== Work order ==
If a line of the records contains the word "Discovery", list it.

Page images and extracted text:
== == ==
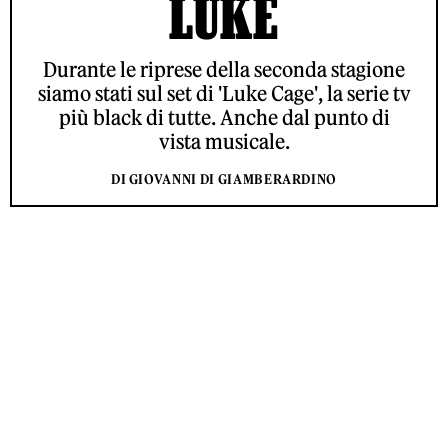
LUKE
Durante le riprese della seconda stagione
siamo stati sul set di 'Luke Cage', la serie tv
più black di tutte. Anche dal punto di
vista musicale.
DI GIOVANNI DI GIAMBERARDINO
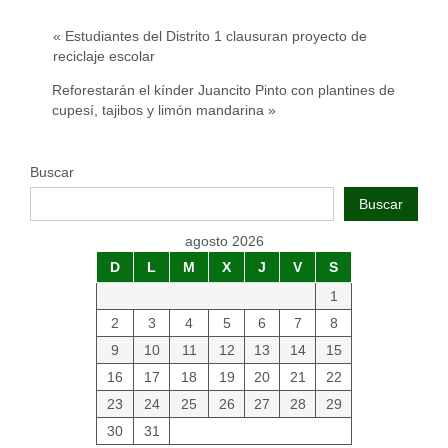
« Estudiantes del Distrito 1 clausuran proyecto de
reciclaje escolar
Reforestarán el kínder Juancito Pinto con plantines de
cupesí, tajibos y limón mandarina »
Buscar
Buscar
agosto 2026
D
L
M
X
J
V
S
1
2
3
4
5
6
7
8
9
10
11
12
13
14
15
16
17
18
19
20
21
22
23
24
25
26
27
28
29
30
31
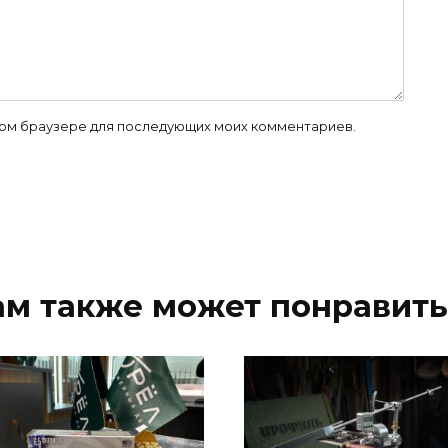
 этом браузере для последующих моих комментариев.
ам также может понравить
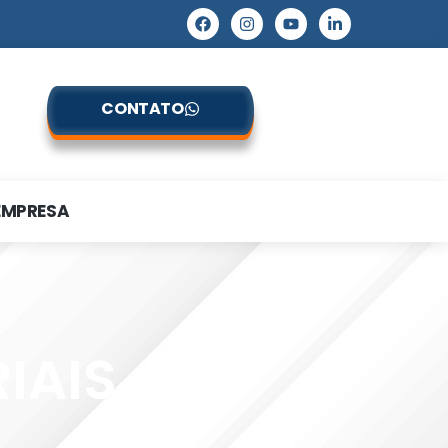
CONTATO
EMPRESA
IAIS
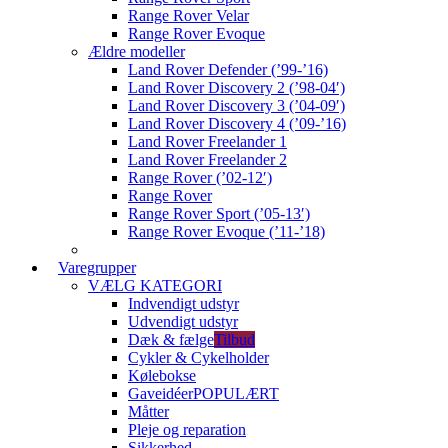
Range Rover Velar
Range Rover Evoque
Ældre modeller
Land Rover Defender (’99-’16)
Land Rover Discovery 2 (’98-04′)
Land Rover Discovery 3 (’04-09′)
Land Rover Discovery 4 (’09-’16)
Land Rover Freelander 1
Land Rover Freelander 2
Range Rover (’02-12′)
Range Rover
Range Rover Sport (’05-13′)
Range Rover Evoque (’11-’18)
Varegrupper
VÆLG KATEGORI
Indvendigt udstyr
Udvendigt udstyr
Dæk & fælge
Tilbud
Cykler & Cykelholder
Kølebokse
Gaveidéer
POPULÆRT
Måtter
Pleje og reparation
Sikkerhed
== == ==
== Written response ==
Land Rover Discovery 2 (’98-04′)
Land Rover Discovery 3 (’04-09′)
Land Rover Discovery 4 (’09-’16)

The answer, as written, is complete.